#### WORK REQUIRED:
Using the records below, copy every line that holds the string "DIGITALE".

-- DATA RECORDS follows --

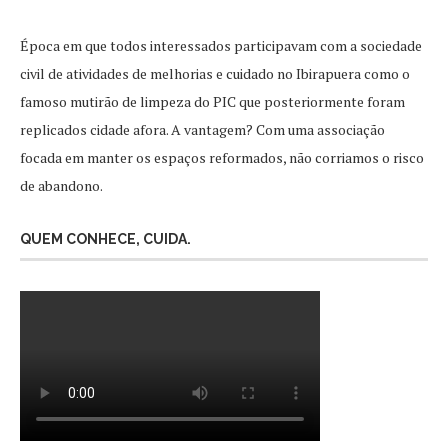
Época em que todos interessados participavam com a sociedade
civil de atividades de melhorias e cuidado no Ibirapuera como o
famoso mutirão de limpeza do PIC que posteriormente foram
replicados cidade afora. A vantagem? Com uma associação
focada em manter os espaços reformados, não corriamos o risco
de abandono.
QUEM CONHECE, CUIDA.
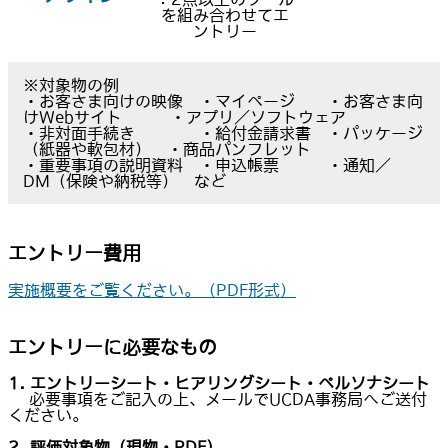
を組み合わせてエ
ントリー
※対象物の例
・お客さま向けの映像 ・マイページ ・お客さま向
けWebサイト ・アプリ／ソフトウェア
・非対面手続き ・給付金請求書 ・パッケージ
（紙器や軟包材） ・商品パンフレット
・重要事項の説明資料 ・申込帳票 ・通知／
DM（保険や納税等） など
エントリー費用
実施概要をご覧ください。（PDF形式）
エントリーに必要なもの
1. エントリーシート・ヒアリングシート・ペルソナシート
必要事項をご記入の上、メールでUCDA事務局へご送付
ください。
2. 評価対象物（現物・PDF）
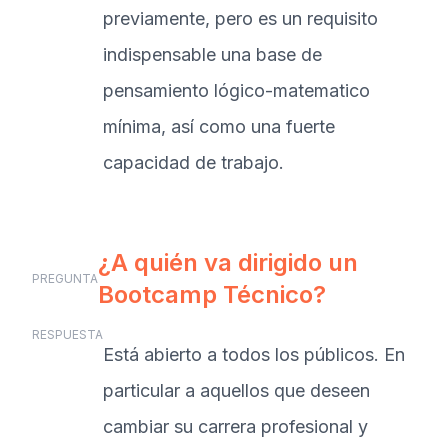
previamente, pero es un requisito
indispensable una base de
pensamiento lógico-matematico
mínima, así como una fuerte
capacidad de trabajo.
¿A quién va dirigido un
PREGUNTA
Bootcamp Técnico?
RESPUESTA
Está abierto a todos los públicos. En
particular a aquellos que deseen
cambiar su carrera profesional y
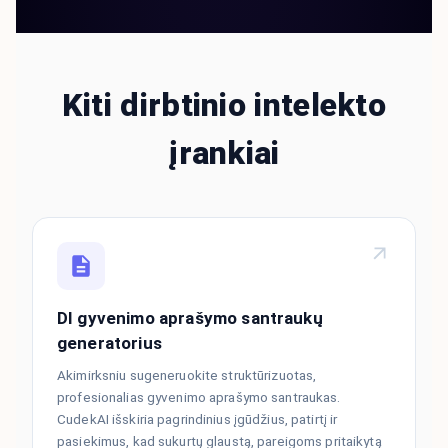
Kiti dirbtinio intelekto
įrankiai
DI gyvenimo aprašymo santraukų
generatorius
Akimirksniu sugeneruokite struktūrizuotas,
profesionalias gyvenimo aprašymo santraukas.
CudekAI išskiria pagrindinius įgūdžius, patirtį ir
pasiekimus, kad sukurtų glaustą, pareigoms pritaikytą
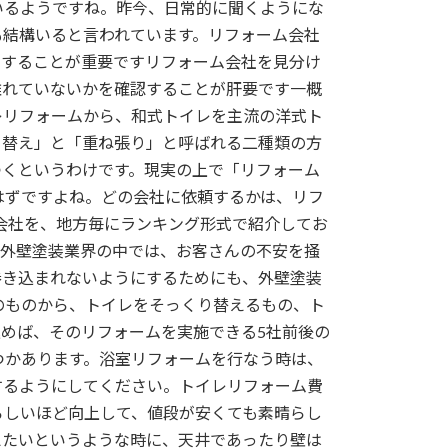
いるようですね。昨今、日常的に聞くようにな
も結構いると言われています。リフォーム会社
にすることが重要ですリフォーム会社を見分け
離れていないかを確認することが肝要です一概
レリフォームから、和式トイレを主流の洋式ト
り替え」と「重ね張り」と呼ばれる二種類の方
つくというわけです。現実の上で「リフォーム
はずですよね。どの会社に依頼するかは、リフ
会社を、地方毎にランキング形式で紹介してお
。外壁塗装業界の中では、お客さんの不安を掻
巻き込まれないようにするためにも、外壁塗装
のものから、トイレをそっくり替えるもの、ト
めば、そのリフォームを実施できる5社前後の
つかあります。浴室リフォームを行なう時は、
するようにしてください。トイレリフォーム費
ろしいほど向上して、値段が安くても素晴らし
えたいというような時に、天井であったり壁は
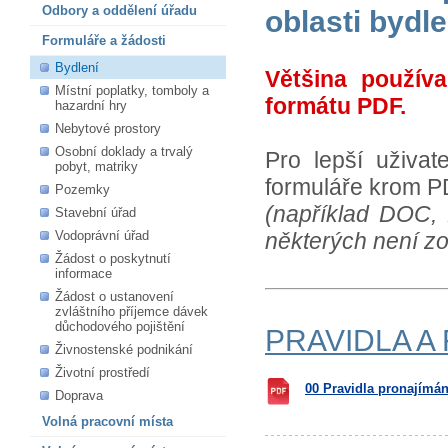
Odbory a oddělení úřadu
oblasti bydle
Formuláře a žádosti
Bydlení
Většina používa
Místní poplatky, tomboly a
formátu PDF.
hazardní hry
Nebytové prostory
Osobní doklady a trvalý
Pro lepší uživat
pobyt, matriky
formuláře krom PD
Pozemky
(například DOC
Stavební úřad
Vodoprávní úřad
některých není z
Žádost o poskytnutí
informace
Žádost o ustanovení
zvláštního příjemce dávek
důchodového pojištění
PRAVIDLA A
Živnostenské podnikání
Životní prostředí
00 Pravidla pronajímán
Doprava
Volná pracovní místa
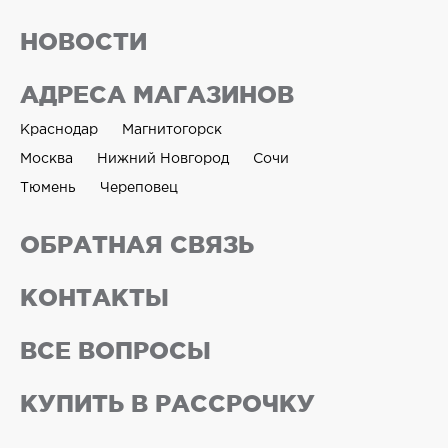
НОВОСТИ
АДРЕСА МАГАЗИНОВ
Краснодар
Магнитогорск
Москва
Нижний Новгород
Сочи
Тюмень
Череповец
ОБРАТНАЯ СВЯЗЬ
КОНТАКТЫ
ВСЕ ВОПРОСЫ
КУПИТЬ В РАССРОЧКУ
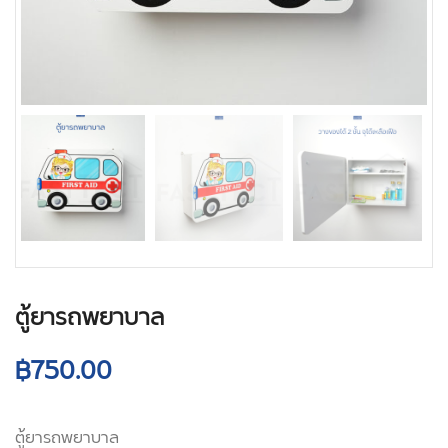
ตู้ยารถพยาบาล
฿
750.00
ตู้ยารถพยาบาล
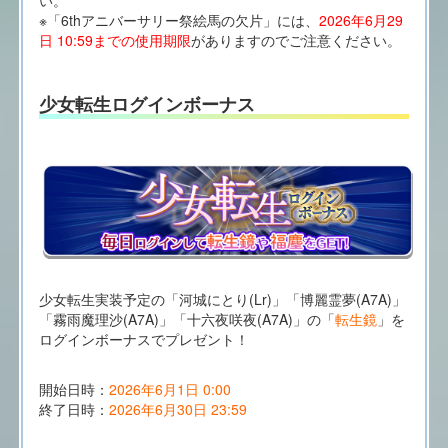
※「6thアニバーサリー祭絵馬の欠片」には、
2026年6月29
日 10:59までの使用期限
がありますのでご注意ください。
少女転生ログインボーナス
少女転生実装予定の「河城にとり(Lr)」「博麗霊夢(A7A)」
「霧雨魔理沙(A7A)」「十六夜咲夜(A7A)」の「
転生鏡
」を
ログインボーナスでプレゼント！
開始日時：
2026年6月1日 0:00
終了日時：
2026年6月30日 23:59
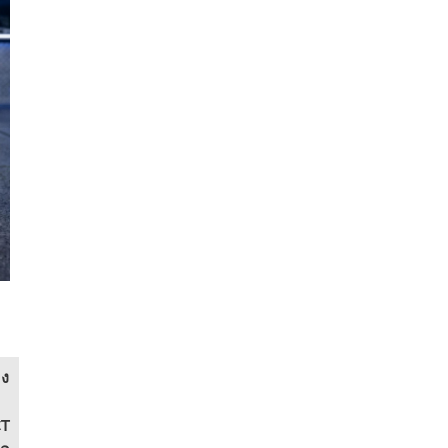
อง
CT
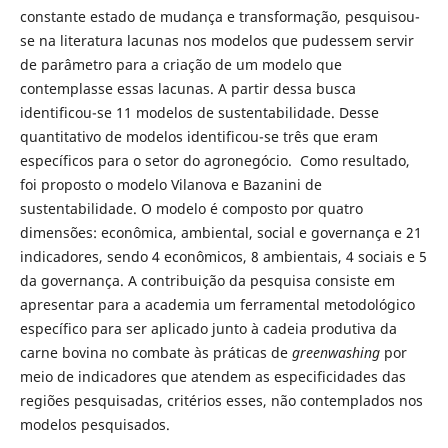
constante estado de mudança e transformação, pesquisou-
se na literatura lacunas nos modelos que pudessem servir
de parâmetro para a criação de um modelo que
contemplasse essas lacunas. A partir dessa busca
identificou-se 11 modelos de sustentabilidade. Desse
quantitativo de modelos identificou-se três que eram
específicos para o setor do agronegócio. Como resultado,
foi proposto o modelo Vilanova e Bazanini de
sustentabilidade. O modelo é composto por quatro
dimensões: econômica, ambiental, social e governança e 21
indicadores, sendo 4 econômicos, 8 ambientais, 4 sociais e 5
da governança. A contribuição da pesquisa consiste em
apresentar para a academia um ferramental metodológico
específico para ser aplicado junto à cadeia produtiva da
carne bovina no combate às práticas de
greenwashing
por
meio de indicadores que atendem as especificidades das
regiões pesquisadas, critérios esses, não contemplados nos
modelos pesquisados.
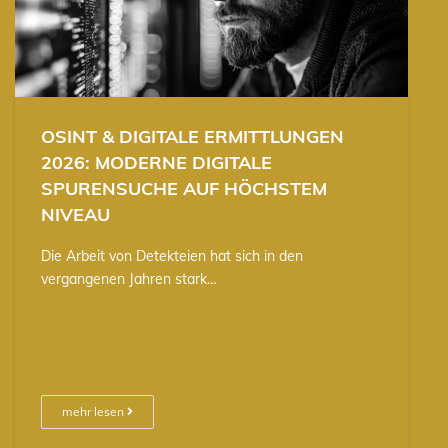
OSINT & DIGITALE ERMITTLUNGEN
2026: MODERNE DIGITALE
SPURENSUCHE AUF HÖCHSTEM
NIVEAU
Die Arbeit von Detekteien hat sich in den
vergangenen Jahren stark…
mehr lesen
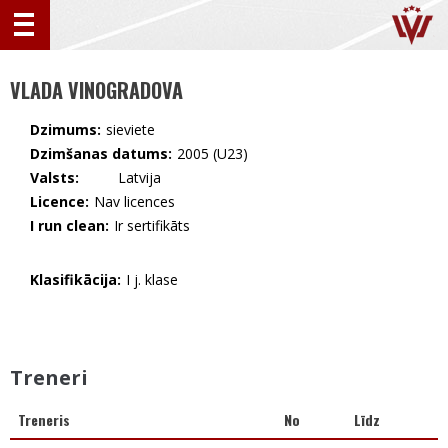
VLADA VINOGRADOVA
Dzimums:
sieviete
Dzimšanas datums:
2005 (U23)
Valsts:
🇱🇻 Latvija
Licence:
Nav licences
I run clean:
Ir sertifikāts
Klasifikācija:
I j. klase
Treneri
Treneris
No
Līdz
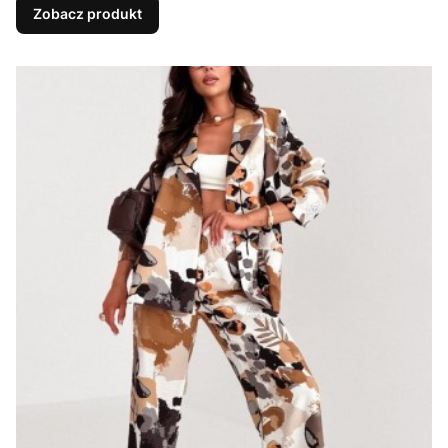
Zobacz produkt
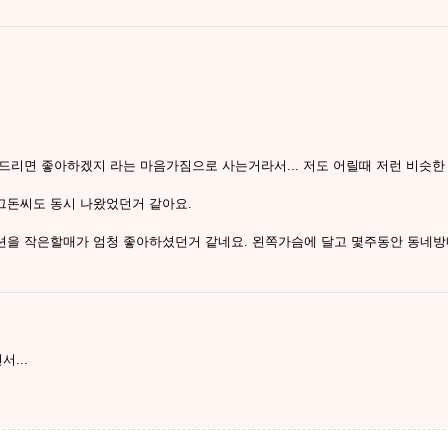
드리면 좋아하겠지 라는 마음가짐으로 사는거라서... 저도 어릴때 저런 비슷한
그돈씨도 동시 나왔었던거 같아요.
션을 작은할매가 엄청 좋아하셨던거 같네요. 왼쪽가슴에 달고 몇주동안 동네
...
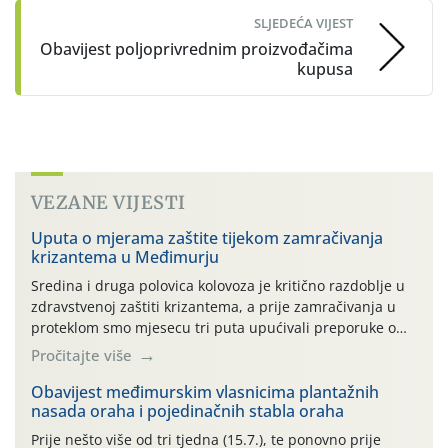
SLJEDEĆA VIJEST
Obavijest poljoprivrednim proizvođačima
kupusa
VEZANE VIJESTI
Uputa o mjerama zaštite tijekom zamračivanja
krizantema u Međimurju
Sredina i druga polovica kolovoza je kritično razdoblje u
zdravstvenoj zaštiti krizantema, a prije zamračivanja u
proteklom smo mjesecu tri puta upućivali preporuke o
preventivnim mjerama zaštite krizantema od najčešćih
Pročitajte više
uzročnika bolesti, štetnika i fito-fagnih grinja (23.7., 14.7.,
06.7.)! Na početku ovog mjeseca je zabilježeno je
Obavijest međimurskim vlasnicima plantažnih
nasada oraha i pojedinačnih stabla oraha
povijesno i ekstremno vruće meteorološko razdoblje, uz
najviše temperature […]
Prije nešto više od tri tjedna (15.7.), te ponovno prije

-- DATA RECORDS concluded --

#### REPLY:
OSINT & DIGITALE ERMITTLUNGEN
2026: MODERNE DIGITALE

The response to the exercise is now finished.